[Dataset records]
▬▬▬▬▬▬▬▬▬▬

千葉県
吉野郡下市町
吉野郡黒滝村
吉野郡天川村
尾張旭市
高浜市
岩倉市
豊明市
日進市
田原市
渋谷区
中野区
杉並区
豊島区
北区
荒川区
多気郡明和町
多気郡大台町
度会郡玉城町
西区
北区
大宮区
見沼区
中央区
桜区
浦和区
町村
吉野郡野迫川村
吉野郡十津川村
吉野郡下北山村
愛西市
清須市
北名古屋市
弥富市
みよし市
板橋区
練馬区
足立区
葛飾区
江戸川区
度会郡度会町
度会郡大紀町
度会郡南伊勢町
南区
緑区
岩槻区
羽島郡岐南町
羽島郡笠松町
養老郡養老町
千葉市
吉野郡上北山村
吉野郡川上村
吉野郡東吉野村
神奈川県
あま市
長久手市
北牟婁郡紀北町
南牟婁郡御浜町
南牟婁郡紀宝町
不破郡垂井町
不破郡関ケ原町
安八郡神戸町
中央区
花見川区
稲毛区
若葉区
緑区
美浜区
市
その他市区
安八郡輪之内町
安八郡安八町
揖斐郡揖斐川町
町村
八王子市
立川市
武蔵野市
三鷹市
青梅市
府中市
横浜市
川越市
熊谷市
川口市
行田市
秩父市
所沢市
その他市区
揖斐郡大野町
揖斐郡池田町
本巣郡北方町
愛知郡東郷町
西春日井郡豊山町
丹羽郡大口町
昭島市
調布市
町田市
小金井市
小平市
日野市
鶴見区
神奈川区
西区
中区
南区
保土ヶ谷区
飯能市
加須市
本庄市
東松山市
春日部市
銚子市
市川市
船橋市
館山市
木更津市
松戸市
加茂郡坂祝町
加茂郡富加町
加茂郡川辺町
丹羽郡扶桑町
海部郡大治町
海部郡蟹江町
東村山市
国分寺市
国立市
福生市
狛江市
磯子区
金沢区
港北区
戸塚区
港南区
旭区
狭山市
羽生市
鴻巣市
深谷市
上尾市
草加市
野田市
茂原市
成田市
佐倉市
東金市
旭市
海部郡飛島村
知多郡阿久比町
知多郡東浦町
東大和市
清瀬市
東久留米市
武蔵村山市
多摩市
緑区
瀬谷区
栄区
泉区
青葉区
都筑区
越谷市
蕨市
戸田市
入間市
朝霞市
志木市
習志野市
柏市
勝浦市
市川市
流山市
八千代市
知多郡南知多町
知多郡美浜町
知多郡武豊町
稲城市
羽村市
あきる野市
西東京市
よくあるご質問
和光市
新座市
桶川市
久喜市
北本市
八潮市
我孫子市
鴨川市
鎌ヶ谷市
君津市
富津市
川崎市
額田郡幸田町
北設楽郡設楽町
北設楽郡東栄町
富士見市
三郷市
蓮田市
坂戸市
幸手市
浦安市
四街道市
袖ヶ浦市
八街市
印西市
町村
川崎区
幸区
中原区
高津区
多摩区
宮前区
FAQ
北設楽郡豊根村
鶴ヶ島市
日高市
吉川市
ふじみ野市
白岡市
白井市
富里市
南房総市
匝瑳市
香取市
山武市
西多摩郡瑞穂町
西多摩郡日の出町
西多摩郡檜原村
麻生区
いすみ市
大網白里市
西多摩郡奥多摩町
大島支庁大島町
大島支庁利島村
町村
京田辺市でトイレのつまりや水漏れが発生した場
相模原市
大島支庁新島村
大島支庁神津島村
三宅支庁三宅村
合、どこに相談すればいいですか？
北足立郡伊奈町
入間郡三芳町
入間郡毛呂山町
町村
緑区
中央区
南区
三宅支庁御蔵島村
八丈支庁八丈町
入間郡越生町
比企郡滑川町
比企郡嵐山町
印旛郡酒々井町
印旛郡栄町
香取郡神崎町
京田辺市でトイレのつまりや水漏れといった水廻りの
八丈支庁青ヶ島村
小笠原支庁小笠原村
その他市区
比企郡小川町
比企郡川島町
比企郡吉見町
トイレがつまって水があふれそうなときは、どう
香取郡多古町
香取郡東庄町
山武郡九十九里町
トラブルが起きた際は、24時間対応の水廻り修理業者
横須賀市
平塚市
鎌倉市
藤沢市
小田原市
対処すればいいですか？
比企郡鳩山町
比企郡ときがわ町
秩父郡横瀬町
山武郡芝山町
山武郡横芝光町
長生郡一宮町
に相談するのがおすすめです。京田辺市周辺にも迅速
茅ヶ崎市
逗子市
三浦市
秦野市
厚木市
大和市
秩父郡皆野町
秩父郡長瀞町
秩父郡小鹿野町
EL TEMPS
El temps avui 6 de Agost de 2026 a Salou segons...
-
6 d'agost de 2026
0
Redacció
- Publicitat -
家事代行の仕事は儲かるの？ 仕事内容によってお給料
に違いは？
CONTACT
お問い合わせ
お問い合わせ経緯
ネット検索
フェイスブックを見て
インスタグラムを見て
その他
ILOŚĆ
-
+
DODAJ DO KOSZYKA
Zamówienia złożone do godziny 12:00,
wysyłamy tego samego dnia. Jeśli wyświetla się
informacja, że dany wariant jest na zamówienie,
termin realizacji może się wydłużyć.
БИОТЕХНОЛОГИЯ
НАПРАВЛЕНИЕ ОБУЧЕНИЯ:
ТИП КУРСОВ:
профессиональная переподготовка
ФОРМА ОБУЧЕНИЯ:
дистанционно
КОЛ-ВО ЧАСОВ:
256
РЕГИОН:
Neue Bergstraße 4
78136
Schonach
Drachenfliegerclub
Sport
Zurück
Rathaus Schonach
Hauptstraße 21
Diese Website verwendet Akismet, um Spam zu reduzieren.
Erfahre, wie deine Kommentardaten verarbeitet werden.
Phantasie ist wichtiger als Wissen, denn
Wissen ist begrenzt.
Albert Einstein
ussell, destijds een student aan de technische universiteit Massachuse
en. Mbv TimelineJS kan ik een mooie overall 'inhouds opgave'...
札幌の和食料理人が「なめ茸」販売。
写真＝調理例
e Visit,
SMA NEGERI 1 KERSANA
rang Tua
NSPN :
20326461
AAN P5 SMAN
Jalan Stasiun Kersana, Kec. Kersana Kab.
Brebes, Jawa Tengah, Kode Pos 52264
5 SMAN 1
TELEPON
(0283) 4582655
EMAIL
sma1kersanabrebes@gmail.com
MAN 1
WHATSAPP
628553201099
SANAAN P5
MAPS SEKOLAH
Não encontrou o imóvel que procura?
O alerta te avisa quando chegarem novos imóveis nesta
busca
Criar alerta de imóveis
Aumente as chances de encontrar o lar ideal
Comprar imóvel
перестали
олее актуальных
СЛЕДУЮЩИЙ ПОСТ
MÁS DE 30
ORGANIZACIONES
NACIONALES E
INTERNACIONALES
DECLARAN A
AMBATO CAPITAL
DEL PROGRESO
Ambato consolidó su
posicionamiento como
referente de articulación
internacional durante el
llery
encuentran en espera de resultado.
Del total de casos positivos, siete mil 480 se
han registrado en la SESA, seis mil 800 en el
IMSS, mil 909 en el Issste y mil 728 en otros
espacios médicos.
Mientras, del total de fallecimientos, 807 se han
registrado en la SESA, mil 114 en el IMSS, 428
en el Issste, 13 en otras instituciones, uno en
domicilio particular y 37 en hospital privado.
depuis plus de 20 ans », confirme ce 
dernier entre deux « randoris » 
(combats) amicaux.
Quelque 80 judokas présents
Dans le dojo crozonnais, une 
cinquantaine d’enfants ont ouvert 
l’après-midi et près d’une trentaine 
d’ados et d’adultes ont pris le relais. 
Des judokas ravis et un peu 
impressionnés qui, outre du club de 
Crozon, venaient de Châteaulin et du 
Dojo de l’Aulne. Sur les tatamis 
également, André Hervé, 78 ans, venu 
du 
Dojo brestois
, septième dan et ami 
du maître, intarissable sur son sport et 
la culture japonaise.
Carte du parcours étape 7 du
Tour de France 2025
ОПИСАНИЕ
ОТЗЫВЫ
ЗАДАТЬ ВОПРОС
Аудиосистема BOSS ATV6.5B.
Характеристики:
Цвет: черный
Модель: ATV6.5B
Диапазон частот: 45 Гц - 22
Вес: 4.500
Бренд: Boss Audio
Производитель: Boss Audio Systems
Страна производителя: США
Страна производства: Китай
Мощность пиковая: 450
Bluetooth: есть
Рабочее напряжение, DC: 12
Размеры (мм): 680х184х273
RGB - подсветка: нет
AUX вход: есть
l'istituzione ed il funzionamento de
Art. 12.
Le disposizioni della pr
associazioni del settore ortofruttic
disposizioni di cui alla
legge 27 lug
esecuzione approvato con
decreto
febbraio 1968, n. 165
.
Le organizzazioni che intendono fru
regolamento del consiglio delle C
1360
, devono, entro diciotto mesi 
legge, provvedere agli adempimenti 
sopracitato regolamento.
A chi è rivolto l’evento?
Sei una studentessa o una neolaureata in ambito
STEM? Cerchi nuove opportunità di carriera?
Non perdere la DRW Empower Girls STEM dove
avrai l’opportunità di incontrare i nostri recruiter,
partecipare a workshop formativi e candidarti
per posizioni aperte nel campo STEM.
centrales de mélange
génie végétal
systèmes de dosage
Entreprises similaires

▬▬▬▬▬▬▬▬▬▬

» **What to work on**: Only lines holding the word "legge" belong in the answer; copy all of them from the records.

» **Answer box**:
legge 27 lug
legge, provvedere agli adempimenti 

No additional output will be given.